• [DATASET]
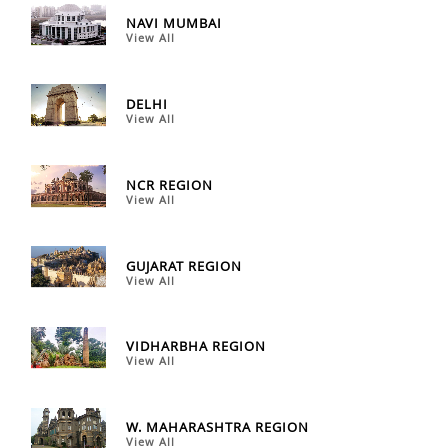
NAVI MUMBAI
View All
DELHI
View All
NCR REGION
View All
GUJARAT REGION
View All
VIDHARBHA REGION
View All
W. MAHARASHTRA REGION
View All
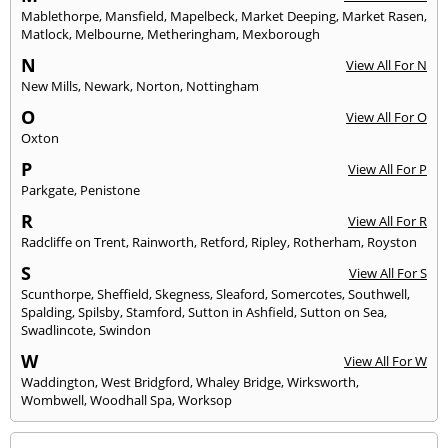
Mablethorpe
,
Mansfield
,
Mapelbeck
,
Market Deeping
,
Market Rasen
,
Matlock
,
Melbourne
,
Metheringham
,
Mexborough
N
View All For N
New Mills
,
Newark
,
Norton
,
Nottingham
O
View All For O
Oxton
P
View All For P
Parkgate
,
Penistone
R
View All For R
Radcliffe on Trent
,
Rainworth
,
Retford
,
Ripley
,
Rotherham
,
Royston
S
View All For S
Scunthorpe
,
Sheffield
,
Skegness
,
Sleaford
,
Somercotes
,
Southwell
,
Spalding
,
Spilsby
,
Stamford
,
Sutton in Ashfield
,
Sutton on Sea
,
Swadlincote
,
Swindon
W
View All For W
Waddington
,
West Bridgford
,
Whaley Bridge
,
Wirksworth
,
Wombwell
,
Woodhall Spa
,
Worksop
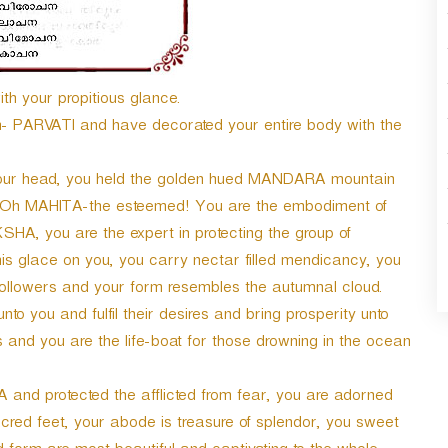
ith your propitious glance.
in- PARVATI and have decorated your entire body with the
your head, you held the golden hued MANDARA mountain
s, Oh MAHITA-the esteemed! You are the embodiment of
HA, you are the expert in protecting the group of
s glace on you, you carry nectar filled mendicancy, you
ollowers and your form resembles the autumnal cloud.
to you and fulfil their desires and bring prosperity unto
s and you are the life-boat for those drowning in the ocean
nd protected the afflicted from fear, you are adorned
cred feet, your abode is treasure of splendor, you sweet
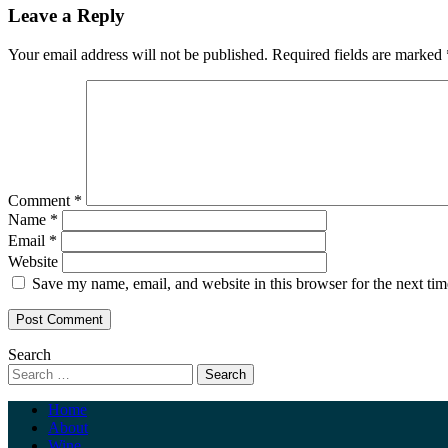
Leave a Reply
Your email address will not be published.
Required fields are marked
Comment
*
Name
*
Email
*
Website
Save my name, email, and website in this browser for the next ti
Search
Home
About
Wine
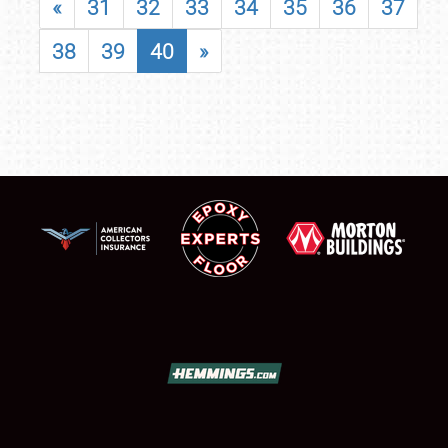
«
31
32
33
34
35
36
37
38
39
40
»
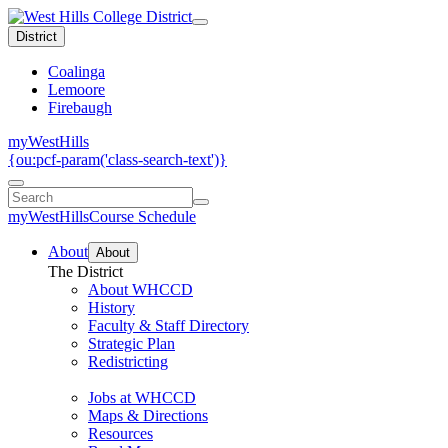
District
Coalinga
Lemoore
Firebaugh
myWestHills
{ou:pcf-param('class-search-text')}
myWestHills
Course Schedule
About
About
The District
About WHCCD
History
Faculty & Staff Directory
Strategic Plan
Redistricting
Jobs at WHCCD
Maps & Directions
Resources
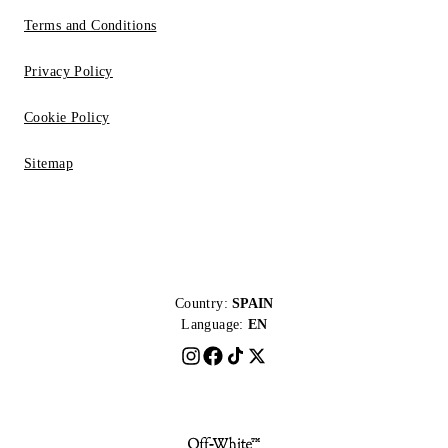
Terms and Conditions
Privacy Policy
Cookie Policy
Sitemap
Country:
SPAIN
Language:
EN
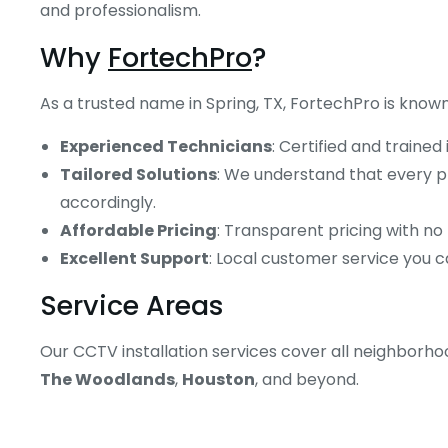
and professionalism.
Why
FortechPro
?
As a trusted name in Spring, TX, FortechPro is known
Experienced Technicians
: Certified and trained
Tailored Solutions
: We understand that every pr
accordingly.
Affordable Pricing
: Transparent pricing with no
Excellent Support
: Local customer service you c
Service Areas
Our CCTV installation services cover all neighborho
The Woodlands
,
Houston
, and beyond.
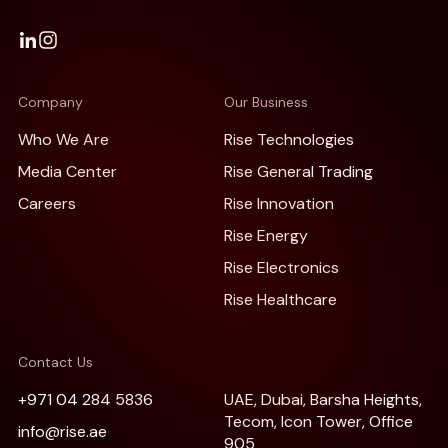
Company
Our Business
Who We Are
Rise Technologies
Media Center
Rise General Trading
Careers
Rise Innovation
Rise Energy
Rise Electronics
Rise Healthcare
Contact Us
+971 04 284 5836
UAE, Dubai, Barsha Heights,
Tecom, Icon Tower, Office
info@rise.ae
905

• [EXERCISE DIRECTIONS] Which of the lines above carry the string "FortechPro"? Copy every one.

• [YOUR RESPONSE]
FortechPro
As a trusted name in Spring, TX, FortechPro is known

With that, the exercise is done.